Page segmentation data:
----------------

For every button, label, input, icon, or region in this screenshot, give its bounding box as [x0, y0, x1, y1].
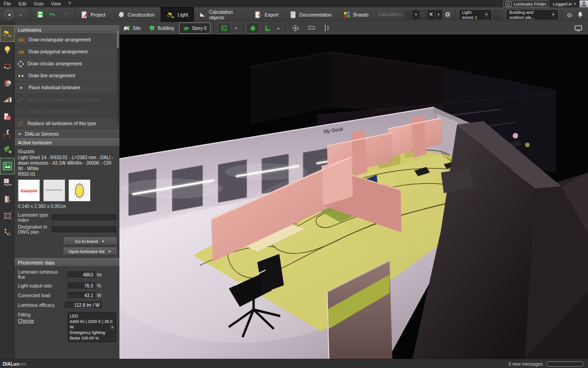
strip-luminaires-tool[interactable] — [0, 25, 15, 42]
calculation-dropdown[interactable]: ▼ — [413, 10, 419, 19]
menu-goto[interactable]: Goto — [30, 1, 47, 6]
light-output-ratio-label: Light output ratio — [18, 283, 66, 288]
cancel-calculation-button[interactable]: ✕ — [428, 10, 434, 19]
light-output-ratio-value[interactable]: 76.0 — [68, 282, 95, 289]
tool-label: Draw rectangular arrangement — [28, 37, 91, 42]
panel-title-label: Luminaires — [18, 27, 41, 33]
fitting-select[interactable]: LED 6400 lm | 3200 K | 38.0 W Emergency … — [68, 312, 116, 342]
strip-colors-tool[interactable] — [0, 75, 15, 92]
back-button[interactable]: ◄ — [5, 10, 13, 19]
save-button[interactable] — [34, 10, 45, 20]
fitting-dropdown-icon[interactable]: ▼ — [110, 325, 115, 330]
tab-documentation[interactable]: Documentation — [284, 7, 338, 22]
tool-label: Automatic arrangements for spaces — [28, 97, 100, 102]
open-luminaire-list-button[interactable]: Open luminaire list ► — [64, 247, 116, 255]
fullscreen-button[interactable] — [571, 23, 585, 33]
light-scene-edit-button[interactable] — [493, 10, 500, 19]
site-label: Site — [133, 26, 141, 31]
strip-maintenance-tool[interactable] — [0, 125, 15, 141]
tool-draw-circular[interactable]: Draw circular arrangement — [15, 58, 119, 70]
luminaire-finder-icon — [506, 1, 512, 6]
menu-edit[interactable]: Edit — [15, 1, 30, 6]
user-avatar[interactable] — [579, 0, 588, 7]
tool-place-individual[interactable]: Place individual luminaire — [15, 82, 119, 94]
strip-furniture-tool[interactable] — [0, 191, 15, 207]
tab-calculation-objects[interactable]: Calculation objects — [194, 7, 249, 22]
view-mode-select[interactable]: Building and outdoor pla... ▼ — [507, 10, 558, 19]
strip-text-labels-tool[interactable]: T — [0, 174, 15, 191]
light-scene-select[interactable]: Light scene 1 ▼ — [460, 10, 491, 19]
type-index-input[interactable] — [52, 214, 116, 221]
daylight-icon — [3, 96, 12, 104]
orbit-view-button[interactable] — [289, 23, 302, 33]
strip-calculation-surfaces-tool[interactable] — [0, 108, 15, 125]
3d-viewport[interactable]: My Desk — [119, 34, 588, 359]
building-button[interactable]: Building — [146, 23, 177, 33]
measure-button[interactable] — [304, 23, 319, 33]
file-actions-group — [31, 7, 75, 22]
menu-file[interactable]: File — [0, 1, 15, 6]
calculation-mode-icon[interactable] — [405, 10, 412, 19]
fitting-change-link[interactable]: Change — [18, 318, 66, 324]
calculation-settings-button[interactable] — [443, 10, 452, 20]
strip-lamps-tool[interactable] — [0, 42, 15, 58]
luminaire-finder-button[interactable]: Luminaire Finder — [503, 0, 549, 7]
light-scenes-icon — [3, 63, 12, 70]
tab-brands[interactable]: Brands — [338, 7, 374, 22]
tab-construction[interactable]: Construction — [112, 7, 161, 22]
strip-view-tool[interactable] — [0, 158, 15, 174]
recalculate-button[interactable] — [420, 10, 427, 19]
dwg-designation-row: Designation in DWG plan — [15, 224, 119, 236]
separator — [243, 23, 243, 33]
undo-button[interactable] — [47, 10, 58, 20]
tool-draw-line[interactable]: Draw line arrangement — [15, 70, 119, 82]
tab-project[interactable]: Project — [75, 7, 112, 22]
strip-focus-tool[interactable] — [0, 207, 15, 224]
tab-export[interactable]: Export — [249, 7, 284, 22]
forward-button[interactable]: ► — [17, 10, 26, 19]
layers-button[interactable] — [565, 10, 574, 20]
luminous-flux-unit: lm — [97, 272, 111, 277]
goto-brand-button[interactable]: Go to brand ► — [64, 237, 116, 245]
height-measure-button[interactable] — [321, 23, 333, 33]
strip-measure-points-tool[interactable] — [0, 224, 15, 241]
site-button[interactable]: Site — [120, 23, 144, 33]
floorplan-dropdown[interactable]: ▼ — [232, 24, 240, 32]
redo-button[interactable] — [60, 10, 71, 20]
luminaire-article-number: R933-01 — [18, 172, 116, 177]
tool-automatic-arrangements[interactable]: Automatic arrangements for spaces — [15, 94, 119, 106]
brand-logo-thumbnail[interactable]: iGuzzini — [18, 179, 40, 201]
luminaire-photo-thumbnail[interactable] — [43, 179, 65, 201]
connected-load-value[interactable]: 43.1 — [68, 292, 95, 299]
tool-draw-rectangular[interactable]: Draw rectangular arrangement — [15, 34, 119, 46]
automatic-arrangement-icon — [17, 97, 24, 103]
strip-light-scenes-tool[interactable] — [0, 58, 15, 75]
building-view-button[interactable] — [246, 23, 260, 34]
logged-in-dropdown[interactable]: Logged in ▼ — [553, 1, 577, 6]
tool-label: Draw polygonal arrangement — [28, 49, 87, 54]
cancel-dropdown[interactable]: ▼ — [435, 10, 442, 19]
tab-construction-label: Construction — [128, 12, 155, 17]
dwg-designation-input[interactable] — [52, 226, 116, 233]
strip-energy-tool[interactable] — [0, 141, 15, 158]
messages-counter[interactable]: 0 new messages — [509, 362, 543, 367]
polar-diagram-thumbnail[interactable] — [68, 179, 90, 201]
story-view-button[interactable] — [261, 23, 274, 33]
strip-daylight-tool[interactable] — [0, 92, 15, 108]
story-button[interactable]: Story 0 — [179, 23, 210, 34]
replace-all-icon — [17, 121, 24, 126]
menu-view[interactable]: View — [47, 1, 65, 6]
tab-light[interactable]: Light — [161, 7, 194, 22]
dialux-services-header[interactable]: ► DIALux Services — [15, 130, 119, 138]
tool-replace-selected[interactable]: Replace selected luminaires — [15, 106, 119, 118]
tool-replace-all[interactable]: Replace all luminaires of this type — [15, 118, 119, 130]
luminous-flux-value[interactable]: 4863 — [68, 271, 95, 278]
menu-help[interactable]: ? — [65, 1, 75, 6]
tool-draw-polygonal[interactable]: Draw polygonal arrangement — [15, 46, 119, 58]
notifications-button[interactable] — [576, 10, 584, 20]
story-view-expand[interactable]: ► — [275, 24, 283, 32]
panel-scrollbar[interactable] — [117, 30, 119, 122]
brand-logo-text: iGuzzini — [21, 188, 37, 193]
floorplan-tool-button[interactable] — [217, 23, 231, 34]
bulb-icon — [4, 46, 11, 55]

----------------

PROBLEM DETAILS: Restate the data word for word and exclude every picture.

RESPONSE:
For every button, label, input, icon, or region in this screenshot, give its bounding box as [x0, y0, x1, y1].
strip-luminaires-tool[interactable] — [0, 25, 15, 42]
calculation-dropdown[interactable]: ▼ — [413, 10, 419, 19]
menu-goto[interactable]: Goto — [30, 1, 47, 6]
light-output-ratio-label: Light output ratio — [18, 283, 66, 288]
cancel-calculation-button[interactable]: ✕ — [428, 10, 434, 19]
light-output-ratio-value[interactable]: 76.0 — [68, 282, 95, 289]
tool-label: Draw rectangular arrangement — [28, 37, 91, 42]
panel-title-label: Luminaires — [18, 27, 41, 33]
fitting-select[interactable]: LED 6400 lm | 3200 K | 38.0 W Emergency … — [68, 312, 116, 342]
strip-colors-tool[interactable] — [0, 75, 15, 92]
back-button[interactable]: ◄ — [5, 10, 13, 19]
save-button[interactable] — [34, 10, 45, 20]
fitting-dropdown-icon[interactable]: ▼ — [110, 325, 115, 330]
tab-documentation[interactable]: Documentation — [284, 7, 338, 22]
tool-label: Automatic arrangements for spaces — [28, 97, 100, 102]
open-luminaire-list-button[interactable]: Open luminaire list ► — [64, 247, 116, 255]
fullscreen-button[interactable] — [571, 23, 585, 33]
light-scene-edit-button[interactable] — [493, 10, 500, 19]
site-label: Site — [133, 26, 141, 31]
strip-maintenance-tool[interactable] — [0, 125, 15, 141]
tool-draw-circular[interactable]: Draw circular arrangement — [15, 58, 119, 70]
luminaire-finder-icon — [506, 1, 512, 6]
menu-edit[interactable]: Edit — [15, 1, 30, 6]
user-avatar[interactable] — [579, 0, 588, 7]
tool-place-individual[interactable]: Place individual luminaire — [15, 82, 119, 94]
strip-furniture-tool[interactable] — [0, 191, 15, 207]
tab-calculation-objects[interactable]: Calculation objects — [194, 7, 249, 22]
view-mode-select[interactable]: Building and outdoor pla... ▼ — [507, 10, 558, 19]
strip-text-labels-tool[interactable]: T — [0, 174, 15, 191]
light-scene-select[interactable]: Light scene 1 ▼ — [460, 10, 491, 19]
type-index-input[interactable] — [52, 214, 116, 221]
daylight-icon — [3, 96, 12, 104]
orbit-view-button[interactable] — [289, 23, 302, 33]
strip-calculation-surfaces-tool[interactable] — [0, 108, 15, 125]
3d-viewport[interactable]: My Desk — [119, 34, 588, 359]
building-button[interactable]: Building — [146, 23, 177, 33]
measure-button[interactable] — [304, 23, 319, 33]
file-actions-group — [31, 7, 75, 22]
menu-file[interactable]: File — [0, 1, 15, 6]
calculation-mode-icon[interactable] — [405, 10, 412, 19]
fitting-change-link[interactable]: Change — [18, 318, 66, 324]
calculation-settings-button[interactable] — [443, 10, 452, 20]
strip-lamps-tool[interactable] — [0, 42, 15, 58]
luminaire-finder-button[interactable]: Luminaire Finder — [503, 0, 549, 7]
light-scenes-icon — [3, 63, 12, 70]
tab-brands[interactable]: Brands — [338, 7, 374, 22]
tab-construction[interactable]: Construction — [112, 7, 161, 22]
strip-view-tool[interactable] — [0, 158, 15, 174]
recalculate-button[interactable] — [420, 10, 427, 19]
dwg-designation-row: Designation in DWG plan — [15, 224, 119, 236]
separator — [243, 23, 243, 33]
undo-button[interactable] — [47, 10, 58, 20]
tool-draw-line[interactable]: Draw line arrangement — [15, 70, 119, 82]
tab-project[interactable]: Project — [75, 7, 112, 22]
strip-focus-tool[interactable] — [0, 207, 15, 224]
tab-export[interactable]: Export — [249, 7, 284, 22]
forward-button[interactable]: ► — [17, 10, 26, 19]
layers-button[interactable] — [565, 10, 574, 20]
luminous-flux-unit: lm — [97, 272, 111, 277]
goto-brand-button[interactable]: Go to brand ► — [64, 237, 116, 245]
height-measure-button[interactable] — [321, 23, 333, 33]
strip-measure-points-tool[interactable] — [0, 224, 15, 241]
site-button[interactable]: Site — [120, 23, 144, 33]
floorplan-dropdown[interactable]: ▼ — [232, 24, 240, 32]
redo-button[interactable] — [60, 10, 71, 20]
luminaire-article-number: R933-01 — [18, 172, 116, 177]
tool-automatic-arrangements[interactable]: Automatic arrangements for spaces — [15, 94, 119, 106]
brand-logo-thumbnail[interactable]: iGuzzini — [18, 179, 40, 201]
luminaire-photo-thumbnail[interactable] — [43, 179, 65, 201]
connected-load-value[interactable]: 43.1 — [68, 292, 95, 299]
tool-draw-rectangular[interactable]: Draw rectangular arrangement — [15, 34, 119, 46]
automatic-arrangement-icon — [17, 97, 24, 103]
strip-light-scenes-tool[interactable] — [0, 58, 15, 75]
building-view-button[interactable] — [246, 23, 260, 34]
logged-in-dropdown[interactable]: Logged in ▼ — [553, 1, 577, 6]
tool-label: Draw polygonal arrangement — [28, 49, 87, 54]
cancel-dropdown[interactable]: ▼ — [435, 10, 442, 19]
tab-construction-label: Construction — [128, 12, 155, 17]
dwg-designation-input[interactable] — [52, 226, 116, 233]
strip-energy-tool[interactable] — [0, 141, 15, 158]
messages-counter[interactable]: 0 new messages — [509, 362, 543, 367]
polar-diagram-thumbnail[interactable] — [68, 179, 90, 201]
story-view-button[interactable] — [261, 23, 274, 33]
strip-daylight-tool[interactable] — [0, 92, 15, 108]
story-button[interactable]: Story 0 — [179, 23, 210, 34]
replace-all-icon — [17, 121, 24, 126]
menu-view[interactable]: View — [47, 1, 65, 6]
tab-light[interactable]: Light — [161, 7, 194, 22]
dialux-services-header[interactable]: ► DIALux Services — [15, 130, 119, 138]
tool-replace-selected[interactable]: Replace selected luminaires — [15, 106, 119, 118]
tool-replace-all[interactable]: Replace all luminaires of this type — [15, 118, 119, 130]
luminous-flux-value[interactable]: 4863 — [68, 271, 95, 278]
menu-help[interactable]: ? — [65, 1, 75, 6]
tool-draw-polygonal[interactable]: Draw polygonal arrangement — [15, 46, 119, 58]
notifications-button[interactable] — [576, 10, 584, 20]
story-view-expand[interactable]: ► — [275, 24, 283, 32]
panel-scrollbar[interactable] — [117, 30, 119, 122]
brand-logo-text: iGuzzini — [21, 188, 37, 193]
floorplan-tool-button[interactable] — [217, 23, 231, 34]
bulb-icon — [4, 46, 11, 55]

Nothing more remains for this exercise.